▶ Exercise: Which lines of the listing hold the string "each"? Copy those lines.

▶ Supplied data:

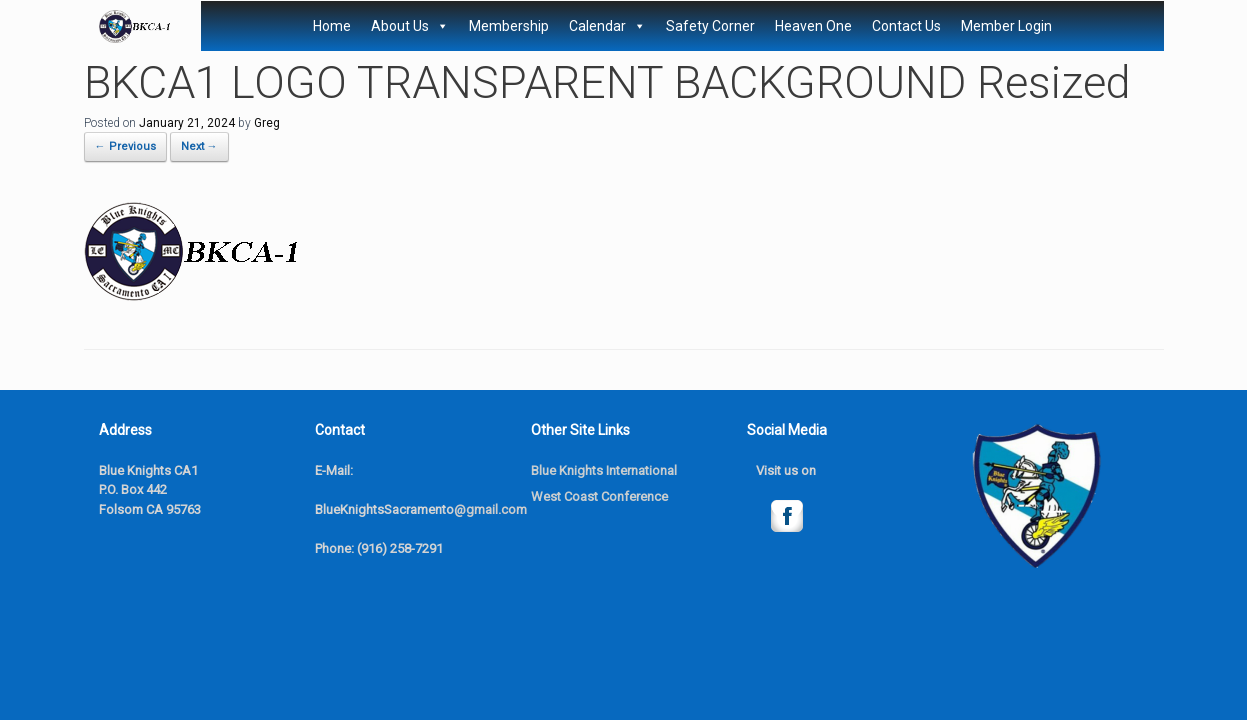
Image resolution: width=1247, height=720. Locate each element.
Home (332, 26)
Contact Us (906, 26)
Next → (199, 146)
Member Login (1006, 26)
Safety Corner (710, 26)
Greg (267, 123)
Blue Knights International (604, 470)
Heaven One (813, 26)
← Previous (125, 146)
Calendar (607, 26)
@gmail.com (490, 509)
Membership (509, 26)
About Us (410, 26)
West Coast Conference (599, 496)
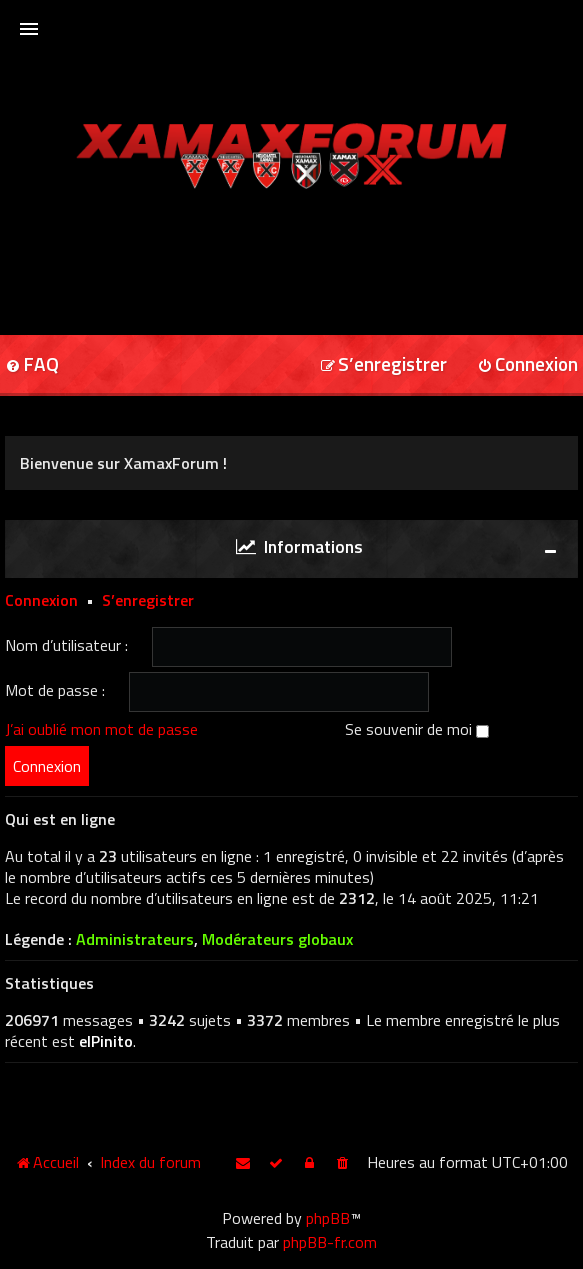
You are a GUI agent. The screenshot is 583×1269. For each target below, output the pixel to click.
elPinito (106, 1041)
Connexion (41, 600)
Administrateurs (135, 939)
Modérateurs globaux (277, 939)
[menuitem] (383, 365)
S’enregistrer (148, 600)
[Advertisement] (292, 255)
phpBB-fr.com (330, 1242)
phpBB (328, 1218)
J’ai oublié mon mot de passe (101, 729)
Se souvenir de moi (417, 729)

▶ Answer to the exercise:
Image resolution: width=1247, height=720. Locate each element.
You are a GUI agent. The screenshot is 583×1269. For each target below, output the pixel to click.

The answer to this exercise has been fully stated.